Required action - Your answer should be exactly the lines from the one that contains "Rak — rodič, který miluje celým srdcem" through the final line of the entries below, and nothing else.

[Stored dataset items]
***
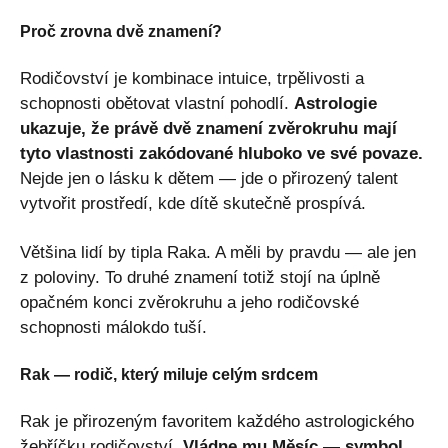
Proč zrovna dvě znamení?
Rodičovství je kombinace intuice, trpělivosti a
schopnosti obětovat vlastní pohodlí.
Astrologie
ukazuje, že právě dvě znamení zvěrokruhu mají
tyto vlastnosti zakódované hluboko ve své povaze.
Nejde jen o lásku k dětem — jde o přirozený talent
vytvořit prostředí, kde dítě skutečně prospívá.
Většina lidí by tipla Raka. A měli by pravdu — ale jen
z poloviny. To druhé znamení totiž stojí na úplně
opačném konci zvěrokruhu a jeho rodičovské
schopnosti málokdo tuší.
Rak — rodič, který miluje celým srdcem
Rak je přirozeným favoritem každého astrologického
žebříčku rodičovství.
Vládne mu Měsíc — symbol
***
Task output -
Rak — rodič, který miluje celým srdcem
Rak je přirozeným favoritem každého astrologického
žebříčku rodičovství.
Vládne mu Měsíc — symbol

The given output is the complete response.